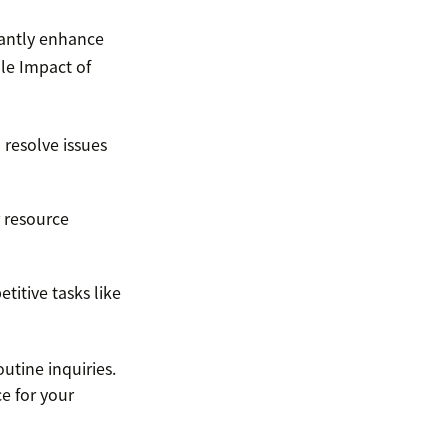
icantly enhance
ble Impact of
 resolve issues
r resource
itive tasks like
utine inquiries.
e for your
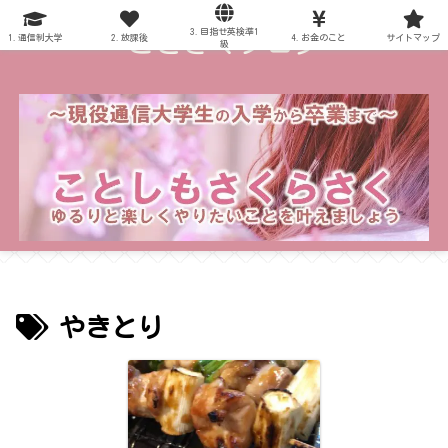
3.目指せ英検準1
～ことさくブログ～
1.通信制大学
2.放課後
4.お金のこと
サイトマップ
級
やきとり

——

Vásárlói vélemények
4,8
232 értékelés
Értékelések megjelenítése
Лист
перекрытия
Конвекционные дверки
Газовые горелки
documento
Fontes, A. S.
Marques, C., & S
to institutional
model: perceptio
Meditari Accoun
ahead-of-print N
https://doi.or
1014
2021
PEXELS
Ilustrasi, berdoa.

——

BRIEF: All that is needed is the exact run of lines above from the line containing "232 értékelés" through the line containing "Ilustrasi, berdoa.", both of them included.

TASK RESULT:
232 értékelés
Értékelések megjelenítése
Лист
перекрытия
Конвекционные дверки
Газовые горелки
documento
Fontes, A. S.
Marques, C., & S
to institutional
model: perceptio
Meditari Accoun
ahead-of-print N
https://doi.or
1014
2021
PEXELS
Ilustrasi, berdoa.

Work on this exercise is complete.